··· Input material

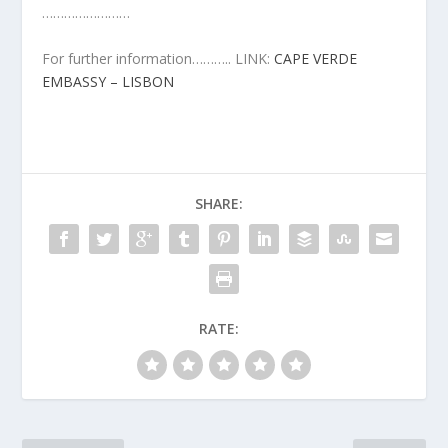
……………………
For further information……….. LINK:
CAPE VERDE
EMBASSY – LISBON
SHARE:
RATE:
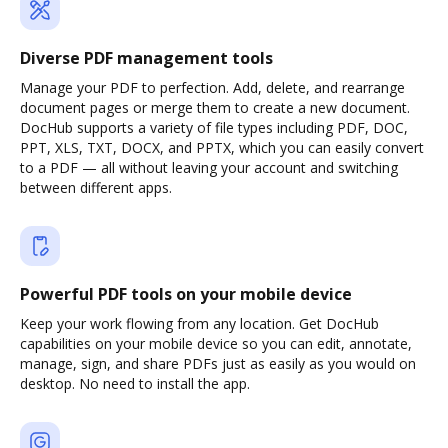
Diverse PDF management tools
Manage your PDF to perfection. Add, delete, and rearrange
document pages or merge them to create a new document.
DocHub supports a variety of file types including PDF, DOC,
PPT, XLS, TXT, DOCX, and PPTX, which you can easily convert
to a PDF — all without leaving your account and switching
between different apps.
Powerful PDF tools on your mobile device
Keep your work flowing from any location. Get DocHub
capabilities on your mobile device so you can edit, annotate,
manage, sign, and share PDFs just as easily as you would on
desktop. No need to install the app.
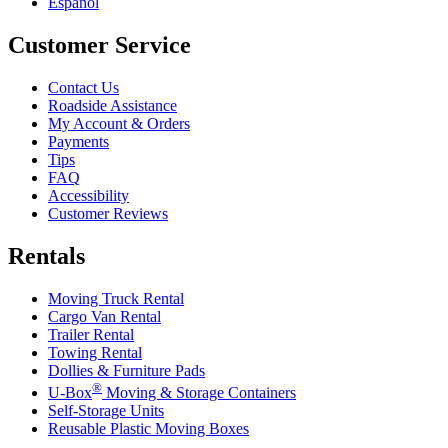
Español
Customer Service
Contact Us
Roadside Assistance
My Account & Orders
Payments
Tips
FAQ
Accessibility
Customer Reviews
Rentals
Moving Truck Rental
Cargo Van Rental
Trailer Rental
Towing Rental
Dollies & Furniture Pads
®
U-Box
Moving & Storage Containers
Self-Storage Units
Reusable Plastic Moving Boxes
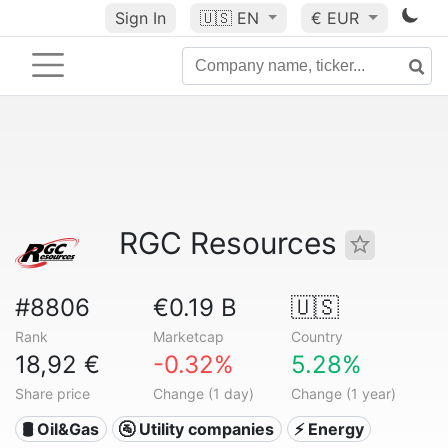
Sign In
🇺🇸
EN
€ EUR
RGC Resources
#8806
€0.19 B
🇺🇸
Rank
Marketcap
Country
18,92 €
-0.32%
5.28%
Share price
Change (1 day)
Change (1 year)
🛢 Oil&Gas
🚰 Utility companies
⚡ Energy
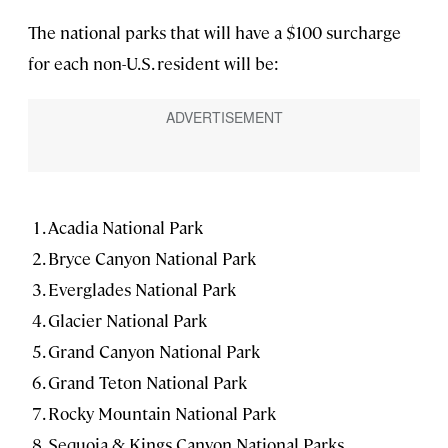
The national parks that will have a $100 surcharge
for each non-U.S. resident will be:
Acadia National Park
Bryce Canyon National Park
Everglades National Park
Glacier National Park
Grand Canyon National Park
Grand Teton National Park
Rocky Mountain National Park
Sequoia & Kings Canyon National Parks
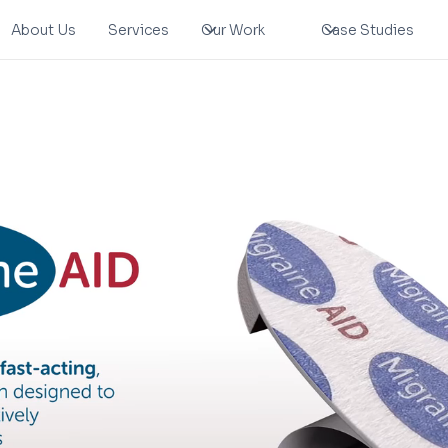
About Us
Services
Our Work
Case Studies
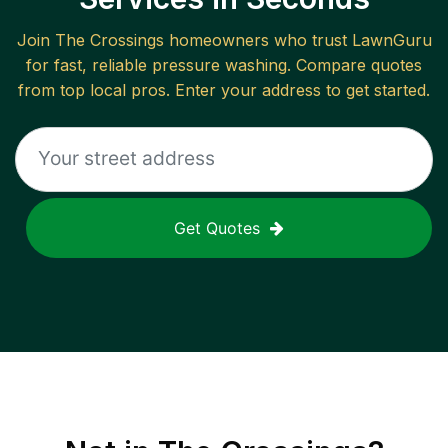
Join
The Crossings
homeowners who trust LawnGuru
for fast, reliable
pressure washing
. Compare quotes
from top local pros. Enter your address to get started.
Get Quotes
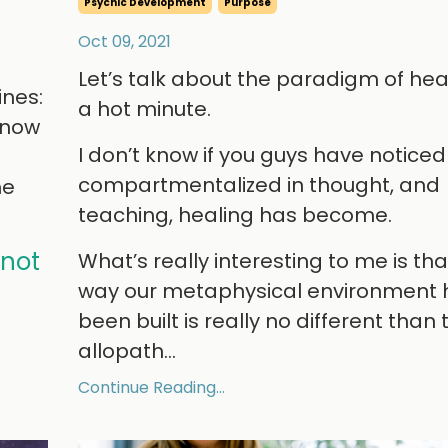
Psychic Development
Purpose
Oct 09, 2021
Let’s talk about the paradigm of heal
ines:
a hot minute.
l now
I don’t know if you guys have notice
compartmentalized in thought, and
he
teaching, healing has become.
 not
What’s really interesting to me is tha
way our metaphysical environment 
been built is really no different than 
allopath
...
Continue Reading...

······

● About this task: In the data above, please extract the lines from the first one through the line with "PPT, XLS, TXT, DOCX, and", exactly, and keep pictures out.

● Reply:
……………………
For further information……….. LINK:
CAPE VERDE
EMBASSY – LISBON
SHARE:
RATE:
Diverse PDF management tools
Manage your PDF to perfection. Add, delete, and rearrange
document pages or merge them to create a new document.
DocHub supports a variety of file types including PDF, DOC,
PPT, XLS, TXT, DOCX, and PPTX, which you can easily convert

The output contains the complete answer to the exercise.